Data Groups, as their name suggests, are used to group related data into a single entity. A Data Group can consist of a single table or multiple tables (from one or more Data Sources). From these tables, any number of fields (variables) can be selected for exposure to a DLP-based application. To complete the setup of a Data Group, a relationship must be defined between the Data Group and each Schema within the DLP file.
Data extraction by a DLP-based application requires two parameters. The first selects the portions of the Data Hierarchy for which data will be extracted. These Data Hierarchy Categories may be selected from one or more Schemas. The second parameter is the Data Group. The DLP can then extract the appropriate data and present it to the application.
An overview of the DLP
Once a DLP has been constructed, using the DLP engine as a data source for an application is simple. The application requests Schema (Category) and Data Group information from the DLP engine and presents this to the user for selection. Once the user has selected the categories of data and the variables that they are interested in, these two parameters are passed into the DLP and a result set is returned. An overview of the mechanics behind this process follows:
The first application of the Data Layer Plugin was in the oil and gas pipeline industry. The situation was a common one: a new GIS was being implemented and data was being migrated from several old systems to the new. In the process, the data model was being changed and a variety of additional databases were being combined. During this same time period, Federal regulations required that the firm establish and implement an Integrity Management Plan. This, in turn, required a risk analysis of their pipeline system.
Because the databases were in flux, some data was not yet available from server-based databases and was only available from desktop data sources. The only feasible method to perform the risk analysis required combining server data with desktop data. DLP Technology allowed the customer to use the data that was available, “where it lived”, to perform the analyses required. The DLP combined data from the new SQL Server database with data from multiple Access databases to provide the risk analysis program (Integrity) a unified view of the data. The customer successfully completed analysis of over 64,000 miles of gas transmission pipeline.

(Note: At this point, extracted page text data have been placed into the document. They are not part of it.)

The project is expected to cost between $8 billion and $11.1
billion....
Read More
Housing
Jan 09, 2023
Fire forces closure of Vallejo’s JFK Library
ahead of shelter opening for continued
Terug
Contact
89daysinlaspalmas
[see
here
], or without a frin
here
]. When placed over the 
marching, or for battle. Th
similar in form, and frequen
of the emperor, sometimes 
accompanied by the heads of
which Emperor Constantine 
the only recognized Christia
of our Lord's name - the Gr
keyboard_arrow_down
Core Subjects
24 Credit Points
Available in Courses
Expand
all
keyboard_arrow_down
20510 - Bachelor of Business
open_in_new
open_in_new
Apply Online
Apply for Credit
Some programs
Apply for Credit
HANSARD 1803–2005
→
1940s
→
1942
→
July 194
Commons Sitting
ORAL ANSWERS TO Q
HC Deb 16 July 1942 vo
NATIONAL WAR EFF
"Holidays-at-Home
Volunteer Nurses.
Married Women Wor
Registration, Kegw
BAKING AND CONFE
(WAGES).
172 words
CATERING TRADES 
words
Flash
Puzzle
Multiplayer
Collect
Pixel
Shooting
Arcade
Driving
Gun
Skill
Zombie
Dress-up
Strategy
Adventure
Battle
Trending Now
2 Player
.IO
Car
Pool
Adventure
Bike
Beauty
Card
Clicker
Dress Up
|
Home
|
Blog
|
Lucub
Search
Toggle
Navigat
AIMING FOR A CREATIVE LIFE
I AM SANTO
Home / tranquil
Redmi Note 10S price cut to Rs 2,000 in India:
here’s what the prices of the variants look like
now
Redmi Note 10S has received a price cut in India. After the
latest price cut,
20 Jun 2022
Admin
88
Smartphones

The ease of use and flexibility of DLP-based software provided the user with an unexpected benefit. In addition to performing the risk analysis, the DLP provided a simple means for validating the migrated and desktop data. In the process, many omissions, data errors and database errors were detected and corrected.
Plexus’ DLP Technology brings together data from many sources, organizes it and presents it to DLP-based applications in a simple and consistent manner. The details, such as physical location, database platform and logical organization of the data are removed from the application so that the application can concentrate on its intended purpose. Data conversions, exports and imports are eliminated – along with the related time, cost and inevitable errors.
DLP-based applications are insulated by the DLP from changes to an organization’s underlying data sources. Changes to a data source, either its location or its structure, simply require remapping of the affected DLP Data Sources and Data Groups with absolutely no changes to the DLP-based application.